6.1 Conclusions from the model
In the context of the European Union, the principle of non-discrimination on the basis of nationality prevents the differential treatment of native and foreign students and thus restricts the set of possible financial instruments.18 It is thus necessary to be clear about how higher education should be financed.
As long as no full-cost fees are charged and as long as no transnational compensation mechanisms exist, it is likely that foreign students pay only part of the costs with the rest being subsidized by the tax-payers of the country that provides higher education. There are some complaints, in particular by Austria and Belgium because of the many students from Germany and France, respectively, who go there to pursue their studies before returning back home in order to get around the access restrictions, which exist in their home countries. As has been shown in the model when skilled workers, i.e. graduates, are mobile, countries give a more important role to fees. This tendency towards more fee-financing can also be seen in the data.

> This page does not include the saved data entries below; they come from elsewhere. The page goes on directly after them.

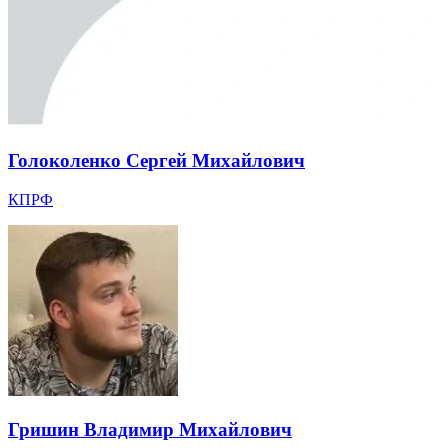
Голоколенко Сергей Михайлович
КПРФ
Гришин Владимир Михайлович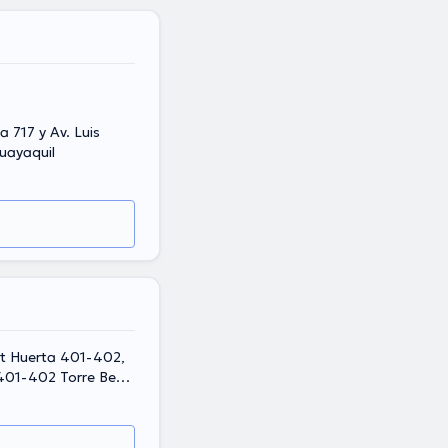
 717 y Av. Luis
uayaquil
it Huerta 401-402,
401-402 Torre Beta,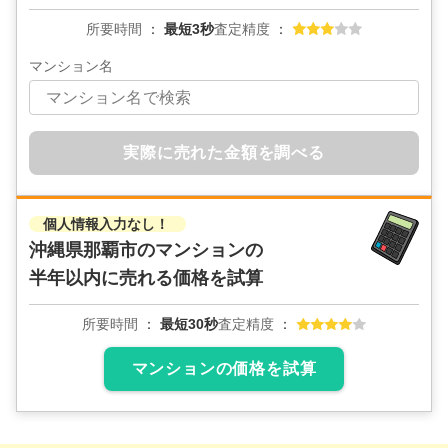
所要時間
最短3秒
査定精度
マンション名
実際に売れた金額を調べる
個人情報入力なし！
沖縄県那覇市のマンションの
半年以内に売れる価格を試算
所要時間
最短30秒
査定精度
マンションの価格を試算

Figure 2 displays the share of public expenditures for higher education of the EU-25 countries in 1995 and 2003. In countries which are above the diagonal line, the relative proportion of public expenditure has increased between 1995 and 2003, while taxes have become relatively less important in countries below the diagonal line. With the exception of Ireland, Spain and the Czech Republic, we find for all countries for which data are available that the share of public expenditures decreased implying that the share of private expenditures increased for the period under consideration.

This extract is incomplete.